But if energy is the lifeblood of our economy what are we to do? Wind? Solar? While anything we can do other than consume fossil fuels will help, these sources of energy are relatively diffuse and inconsistent. In other words, their "cost to calorie" ratios are not efficient and they are not always dependable. As James Kunstler points out in his intriguing book The Long Emergency, one of our best options out of these dilemmas is to do an "Apollo Project" type effort to develop additional, new nuclear energy capability. As it turns out, it just may be the greenest, viable alternate we have.

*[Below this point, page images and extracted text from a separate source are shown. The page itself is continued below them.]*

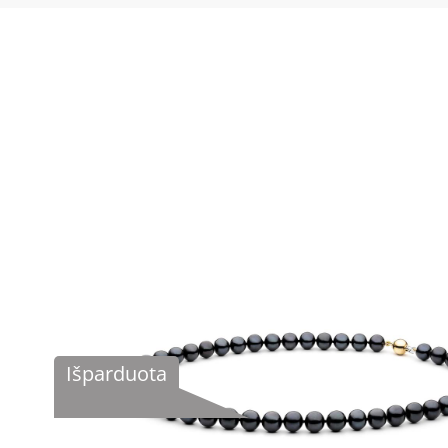
Išparduota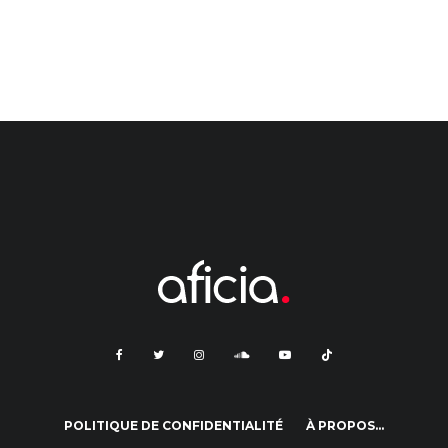
POLITIQUE DE CONFIDENTIALITÉ
À PROPOS…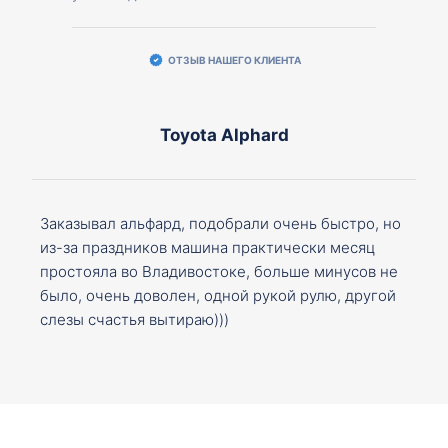
ОТЗЫВ НАШЕГО КЛИЕНТА
Toyota Alphard
Заказывал альфард, подобрали очень быстро, но
из-за праздников машина практически месяц
простояла во Владивостоке, больше минусов не
было, очень доволен, одной рукой рулю, другой
слезы счастья вытираю)))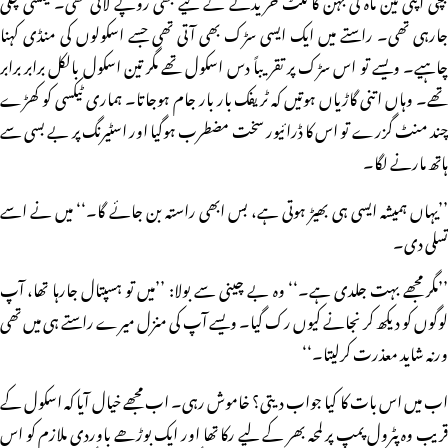
جارہی تھی۔ راستے میں ایک ایسی سڑک بھی آتی تھی جسے اسکولوں کی منڈی کہنا
چاہیے۔ ویسے تو اس سڑک پر تقریباً دس اسکول تھے مگر تین اسکول بالکل برابر برابر
تھے۔ وہاں اتنی گاڑیاں ہوتیں کہ ٹریفک بار بار جام ہوجاتا۔ ہماری ٹیکسی کو کھڑے
چند منٹ گزرے تو اس کا ڈرائیور سخت مضطرب ہوگیا اور اسٹیرنگ پر بے بسی سے
ہاتھ مارنے لگا۔
’’یہاں ہمیشہ ایسی ہی بھیڑ ہوتی ہے، بس ابھی راستہ بن جائے گا۔‘‘ میں نے اسے
تسلی دی۔
’’مگر مجھے بہت جلدی ہے۔‘‘ وہ بے چینی سے بولا: ’’میں تو ہسپتال جارہا تھا، آپ
لوگوں کو دیکھ کر نجانے کیوں رک گیا۔ ویسے آپ کی منزل میرے راستے ہی میں تھی
ورنہ شاید معذرت کرلیتا۔‘‘
اب میں اس بات کا کیا جواب دیتی؟ خاموش رہی۔ اب مجھے خیال آیا کہ اسکول کے
قریب وہ پٹرول پمپ پر لمحہ بھر کے لیے رکا تھا اور ایک بوڑھے باوردی ملازم کو اس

The U.S. currently produces about 20% of its electrical power from nuclear power. The advantages are; that there are no greenhouse emissions into the atmosphere, no visual pollution, it is cost relatively cost effective, quiet and we have sufficient supply of uranium here at home for the foreseeable future to provide for a major portion of our energy needs. Historically, at least, the problem with nuclear energy has been primarily two fold. First, the "China Syndrome" problem of a meltdown of a reactor which could release a large amount of radioactivity and second, what do we do with nuclear waste material that has a half-life of over 25,000 years! The perception of these two significant obstacles might doom a new nuclear drive and stand in the way of an energy-independent United States.
However, there are new technologies in this field that, like the cavalry, have come to our rescue- and none too soon. First, there is a new class of nuclear reactors that have their nuclear fuel so structured that they cannot do a melt down. Turn off the cooling to this new nuclear reactor and it only gets a bit hotter. No big deal. Turn the cooling back on and it runs more efficiently. Okay, one down. But what about all that radioactive spent reactor fuel? Let's see if we can put some perspective on it. If you gathered all the spent nuclear fuel in this country under one roof it would fill a typical high school gym. Not too unmanageable. Moreover, the spent fuel is encapsulated in super strong glass beads, which in turn are embedded into hardened concrete inside steel drums. This makes the waste product "transportable" and is designed to withstand the elements for 10,000 years. Nevertheless, even in it's tomb it is still relativity radioactive. Most of these drums are stored in water as radiation cannot penetrate more than about 3 feet of water. However, no one seems anxious to have it in their back yards. A political hot potato to be sure.